- What this task involves
Where "компанія" occurs in a line of the entries below, copy that line.

- Data to use
::::::

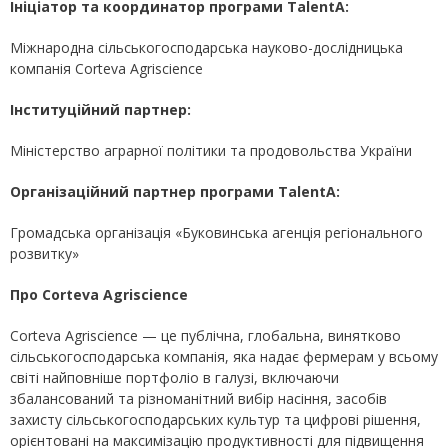
Ініціатор та координатор програми TalentA:
Міжнародна сільськогосподарська науково-дослідницька
компанія Corteva Agriscience
Інституційний партнер:
Міністерство аграрної політики та продовольства України
Організаційний партнер програми TalentA:
Громадська організація «Буковинська агенція регіонального
розвитку»
Про Corteva Agriscience
Corteva Agriscience — це публічна, глобальна, винятково
сільськогосподарська компанія, яка надає фермерам у всьому
світі найповніше портфоліо в галузі, включаючи
збалансований та різноманітний вибір насіння, засобів
захисту сільськогосподарських культур та цифрові рішення,
орієнтовані на максимізацію продуктивності для підвищення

::::::

- The answer
компанія Corteva Agriscience
сільськогосподарська компанія, яка надає фермерам у всьому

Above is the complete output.